*Provided data:*
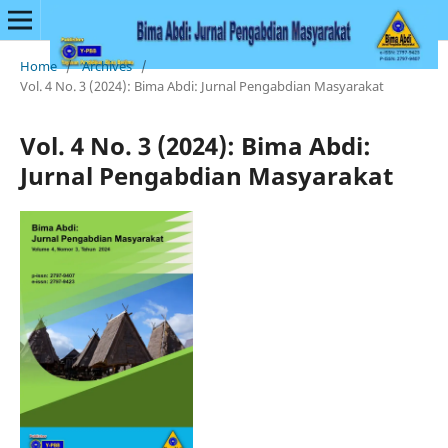
Home
/
Archives
/
Vol. 4 No. 3 (2024): Bima Abdi: Jurnal Pengabdian Masyarakat
Vol. 4 No. 3 (2024): Bima Abdi:
Jurnal Pengabdian Masyarakat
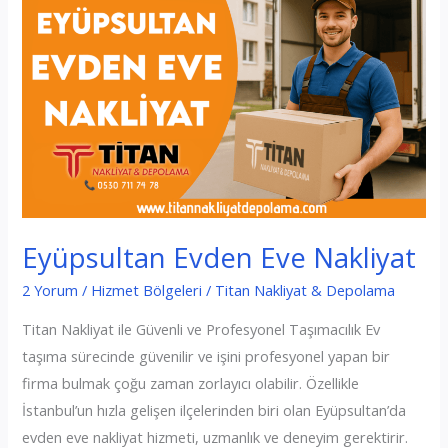
Eyüpsultan Evden Eve Nakliyat
2 Yorum
/
Hizmet Bölgeleri
/
Titan Nakliyat & Depolama
Titan Nakliyat ile Güvenli ve Profesyonel Taşımacılık Ev
taşıma sürecinde güvenilir ve işini profesyonel yapan bir
firma bulmak çoğu zaman zorlayıcı olabilir. Özellikle
İstanbul’un hızla gelişen ilçelerinden biri olan Eyüpsultan’da
evden eve nakliyat hizmeti, uzmanlık ve deneyim gerektirir.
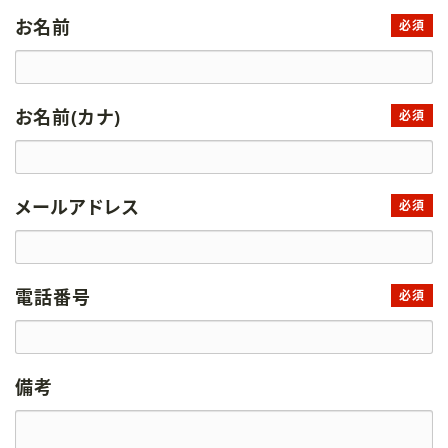
お名前
必須
お名前(カナ)
必須
メールアドレス
必須
電話番号
必須
備考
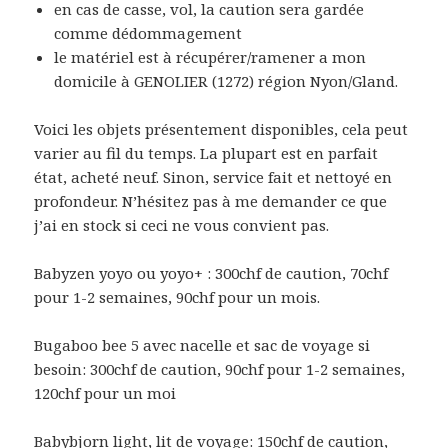
en cas de casse, vol, la caution sera gardée
comme dédommagement
le matériel est à récupérer/ramener a mon
domicile à GENOLIER (1272) région Nyon/Gland.
Voici les objets présentement disponibles, cela peut
varier au fil du temps. La plupart est en parfait
état, acheté neuf. Sinon, service fait et nettoyé en
profondeur. N’hésitez pas à me demander ce que
j’ai en stock si ceci ne vous convient pas.
Babyzen yoyo ou yoyo+ : 300chf de caution, 70chf
pour 1-2 semaines, 90chf pour un mois.
Bugaboo bee 5 avec nacelle et sac de voyage si
besoin: 300chf de caution, 90chf pour 1-2 semaines,
120chf pour un moi
Babybjorn light, lit de voyage: 150chf de caution,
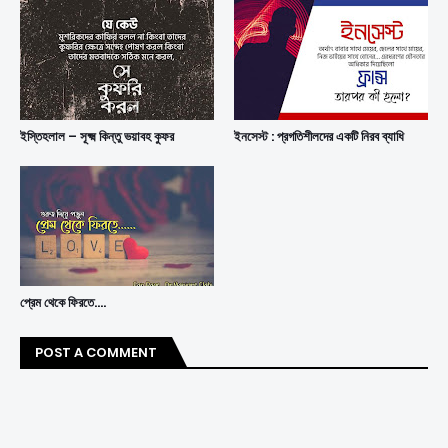
ইস্তিহলাল – সূক্ষ্ম কিন্তু ভয়াবহ কুফর
ইনসেস্ট : প্রগতিশীলদের একটি নিরব ব্যাধি
প্রেম থেকে ফিরতে....
POST A COMMENT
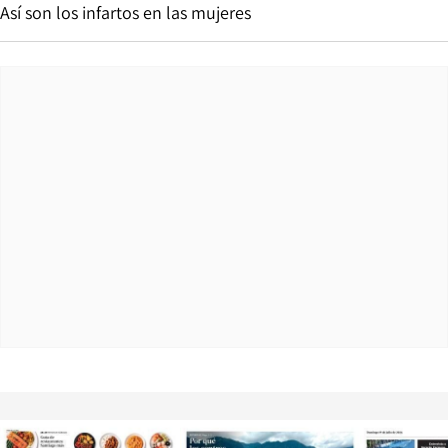
Así son los infartos en las mujeres
Opens in new window
Opens in ne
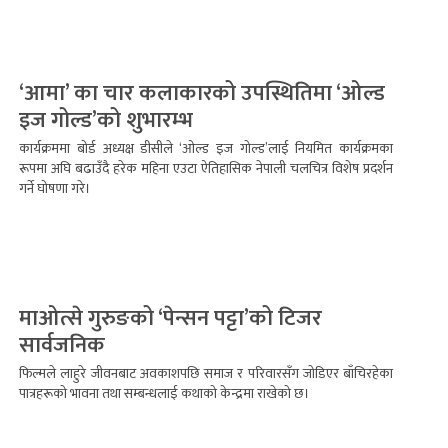
‘आमा’ का चार कलाकारको उपस्थितिमा ‘ओल्ड
इज गोल्ड’को शुभारम्भ
कार्यक्रममा बोर्ड अध्यक्ष डीसीले ‘ओल्ड इज गोल्ड’लाई नियमित कार्यक्रमका
रूपमा अघि बढाउँदै हरेक महिना एउटा ऐतिहासिक नेपाली चलचित्र विशेष प्रदर्शन
गर्ने घोषणा गरे।
माओत्से गुरुङको ‘पेन्सन पट्टा’को टिजर
सार्वजनिक
फिल्मले लाहुरे जीवनबाट अवकाशपछि समाज र परिवारसँग जोडिएर बाँचिरहेका
पात्रहरूको भावना तथा सम्बन्धलाई कथाको केन्द्रमा राखेको छ।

*Work to complete:*
Copy out all the records exactly, excluding pictures.

*Finished exercise:*
Home
/
Archives
/
Vol. 4 No. 3 (2024): Bima Abdi: Jurnal Pengabdian Masyarakat
Vol. 4 No. 3 (2024): Bima Abdi:
Jurnal Pengabdian Masyarakat
Eyüpsultan Evden Eve Nakliyat
2 Yorum
/
Hizmet Bölgeleri
/
Titan Nakliyat & Depolama
Titan Nakliyat ile Güvenli ve Profesyonel Taşımacılık Ev
taşıma sürecinde güvenilir ve işini profesyonel yapan bir
firma bulmak çoğu zaman zorlayıcı olabilir. Özellikle
İstanbul’un hızla gelişen ilçelerinden biri olan Eyüpsultan’da
evden eve nakliyat hizmeti, uzmanlık ve deneyim gerektirir.
お名前
必須
お名前(カナ)
必須
メールアドレス
必須
電話番号
必須
備考
en cas de casse, vol, la caution sera gardée
comme dédommagement
le matériel est à récupérer/ramener a mon
domicile à GENOLIER (1272) région Nyon/Gland.
Voici les objets présentement disponibles, cela peut
varier au fil du temps. La plupart est en parfait
état, acheté neuf. Sinon, service fait et nettoyé en
profondeur. N’hésitez pas à me demander ce que
j’ai en stock si ceci ne vous convient pas.
Babyzen yoyo ou yoyo+ : 300chf de caution, 70chf
pour 1-2 semaines, 90chf pour un mois.
Bugaboo bee 5 avec nacelle et sac de voyage si
besoin: 300chf de caution, 90chf pour 1-2 semaines,
120chf pour un moi
Babybjorn light, lit de voyage: 150chf de caution,
ইস্তিহলাল – সূক্ষ্ম কিন্তু ভয়াবহ কুফর
ইনসেস্ট : প্রগতিশীলদের একটি নিরব ব্যাধি
প্রেম থেকে ফিরতে....
POST A COMMENT
Así son los infartos en las mujeres
Opens in new window
Opens in ne
‘आमा’ का चार कलाकारको उपस्थितिमा ‘ओल्ड
इज गोल्ड’को शुभारम्भ
कार्यक्रममा बोर्ड अध्यक्ष डीसीले ‘ओल्ड इज गोल्ड’लाई नियमित कार्यक्रमका
रूपमा अघि बढाउँदै हरेक महिना एउटा ऐतिहासिक नेपाली चलचित्र विशेष प्रदर्शन
गर्ने घोषणा गरे।
माओत्से गुरुङको ‘पेन्सन पट्टा’को टिजर
सार्वजनिक
फिल्मले लाहुरे जीवनबाट अवकाशपछि समाज र परिवारसँग जोडिएर बाँचिरहेका
पात्रहरूको भावना तथा सम्बन्धलाई कथाको केन्द्रमा राखेको छ।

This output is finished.